Almost everytime, at the final quarter I would hit a mental wall. My legs began to hurt bad, my heart pumping out like a Foos concert, and my shoulders got very heavy. Problem is, the shoulders were what allowed me to lift my face up and breathe. Underwater there is no escape. The first two laps, when I hit that wall I panicked. I took a break like I was gonna die. A few minutes into my break I thought it was weird, because I realized I wasn't about to die afterall. On the third attempt, as expected I hit the wall again. I decided to press forward. The pain didn't subside, in fact it mounted.

But after a while, my body adapted. The pain didn't get any less, but it got more bearable.

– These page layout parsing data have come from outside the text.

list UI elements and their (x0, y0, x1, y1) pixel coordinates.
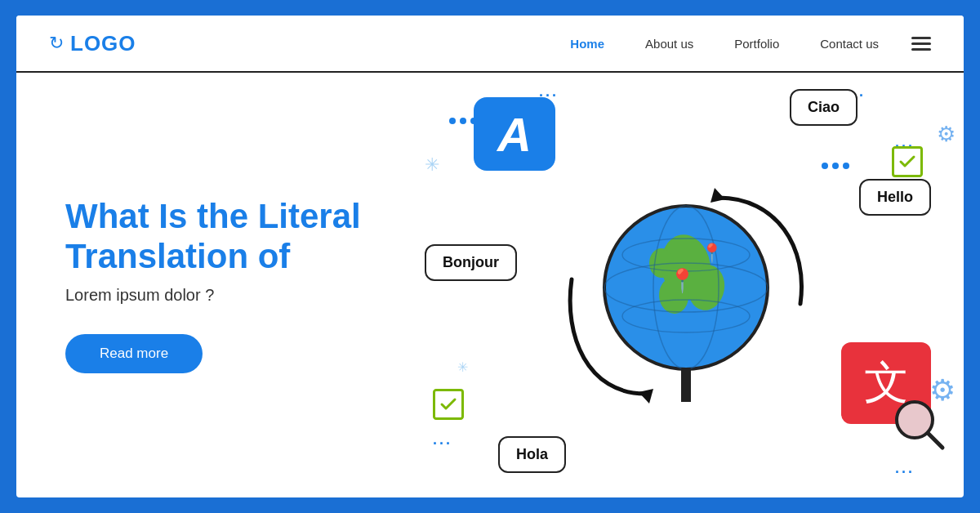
magnifier-icon (890, 395, 947, 453)
svg-line-15 (928, 433, 942, 448)
nav-portfolio[interactable]: Portfolio (734, 37, 779, 51)
dots-bottom-left: ··· (433, 435, 452, 453)
logo-icon: ↻ (49, 33, 64, 54)
bubble-ciao: Ciao (790, 89, 858, 126)
read-more-button[interactable]: Read more (65, 334, 203, 373)
small-dots-top (449, 118, 477, 124)
bubble-hello: Hello (859, 179, 931, 216)
hamburger-menu[interactable] (911, 37, 931, 51)
hero-subtitle: Lorem ipsum dolor ? (65, 286, 376, 305)
small-dots-right (822, 163, 849, 169)
checkbox-top-right (892, 146, 923, 177)
page-container: ↻ LOGO Home About us Portfolio Contact u… (16, 16, 964, 497)
bubble-bonjour: Bonjour (425, 244, 517, 281)
hero-title: What Is the Literal Translation of (65, 197, 376, 276)
header: ↻ LOGO Home About us Portfolio Contact u… (16, 16, 964, 73)
bubble-hola: Hola (498, 436, 566, 473)
globe-svg (580, 190, 792, 402)
asterisk-left: ✳ (425, 154, 439, 176)
main-content: What Is the Literal Translation of Lorem… (16, 73, 964, 497)
asterisk-left-low: ✳ (457, 359, 468, 375)
gear-icon-small: ⚙ (937, 122, 956, 147)
checkbox-bottom-left (433, 389, 464, 420)
hero-section: What Is the Literal Translation of Lorem… (16, 73, 408, 497)
logo-text: LOGO (70, 31, 136, 56)
nav-contact[interactable]: Contact us (820, 37, 879, 51)
globe-container: 📍 📍 (580, 190, 792, 402)
nav-about[interactable]: About us (645, 37, 693, 51)
svg-rect-12 (681, 368, 691, 402)
logo-area: ↻ LOGO (49, 31, 136, 56)
illustration-area: ··· ··· ··· ··· ··· ⚙ ⚙ ✳ ✳ (408, 73, 964, 497)
nav-home[interactable]: Home (570, 37, 604, 51)
pin-red: 📍 (668, 267, 697, 294)
dots-bottom-right: ··· (895, 464, 915, 481)
pin-orange: 📍 (701, 243, 723, 264)
main-nav: Home About us Portfolio Contact us (570, 37, 879, 51)
letter-a-icon: A (474, 97, 555, 171)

The wall was still there, but I was pushing it further and further back. When I hit it for the fourth time I realized something. The purpose of the mental wall is not to be destroyed. It is meant to be overcome, it is meant to be pushed back, it is meant to mark your progress, it is meant to be experienced.

It is meant to stretch you.

The sports world call it a wall, and the resulting mental image is about something that you jump over or break through. In the water, I found that it's not true. This wall is something to be experienced. I forgot the taste of hardwork in my mouth, being absent from combat sports for so long. Pushing forward when you think you can go no further, that's the essence of any sports, but combat sports most of all. When your whole body burns with pain and lactic acid, when your entire being screams "Get out!!", that's when your character and mettle are most tested and built up.

In the first two laps I found that I panicked and lost control. I went into the third lap mentally prepared for that, calmed myself down and kept focus. The difference was that I expected it to happen, I knowingly jumped into it. The first thing I needed to do was calm down. The second thing I did was look ahead, not down. I needed to look at where I was going, thrive and not barely survive. I recall that it was around that time that my body began to adapt. I still puffed like I was about to die at the end of it, but at least I actually felt like I was pushing myself and making progress instead of chickening out.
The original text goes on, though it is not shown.